A DevOps engineer can still prove their skill by building reliable systems from scratch.
But a solo AI engineer? Without serious compute, you’re boxed out of the frontier.
It’s not about intelligence or effort. It’s about the field itself shifting from code to capital. AI has become the first major area of software engineering where the tools of creation are priced like industrial equipment.
And that’s a turning point for tech as a whole. The garage-style innovation that built Silicon Valley doesn’t fit easily in a world where progress depends on who can afford the next GPU cluster.
The Only Field Where Progress Scales with Money
Most tech fields still let you grow with skill.
A DevOps engineer can automate cloud systems on a laptop.
A security researcher can hack simulated networks for free.
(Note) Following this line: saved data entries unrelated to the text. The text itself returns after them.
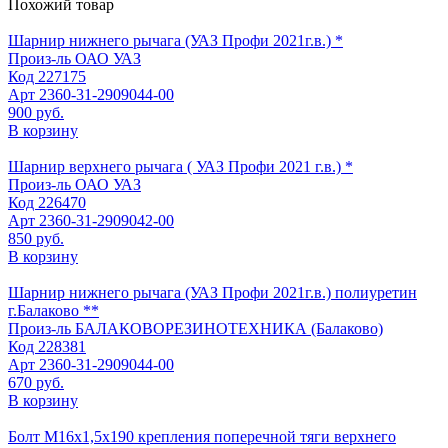
Похожий товар
Шарнир нижнего рычага (УАЗ Профи 2021г.в.) *
Произ-ль
ОАО УАЗ
Код
227175
Арт
2360-31-2909044-00
900 руб.
В корзину
Шарнир верхнего рычага ( УАЗ Профи 2021 г.в.) *
Произ-ль
ОАО УАЗ
Код
226470
Арт
2360-31-2909042-00
850 руб.
В корзину
Шарнир нижнего рычага (УАЗ Профи 2021г.в.) полиуретин
г.Балаково **
Произ-ль
БАЛАКОВОРЕЗИНОТЕХНИКА (Балаково)
Код
228381
Арт
2360-31-2909044-00
670 руб.
В корзину
Болт М16х1,5х190 крепления поперечной тяги верхнего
A web developer can launch something real on a free-tier host.
In those fields, curiosity still counts more than capital.
AI flipped that.
In this world, progress scales directly with money. The more GPUs you have, the smarter your model gets. The more data you buy, the better your results. The faster your cluster, the further ahead you pull.
That’s what makes AI feel different from the rest of tech. It’s not just an engineering discipline anymore, it’s a resource economy.
It’s the only field where being “great” has a price tag.
Redefining “Great”
Maybe that’s what greatness means now. Not building the biggest model, but doing something meaningful with what you have.
Maybe the new mark of a great AI engineer isn’t scale, it’s efficiency. Cleverness per FLOP. The ability to make something powerful without needing a data center.
Projects like nanochat hint at that shift, an attempt to make the field hackable again, understandable again, and maybe even fun again.
Because when you strip away the hype and the compute, that’s what drew most of us here in the first place. Curiosity.
The Real Question
So, can you be a great AI engineer without a million dollars?
By the current definition, probably not.
But maybe that definition is broken.
Maybe being great isn’t about scale or resources anymore. Maybe it’s about creativity, efficiency, and the courage to build anyway.
Because someone has to make intelligence and innovation itself, affordable again. It might as well be any of us.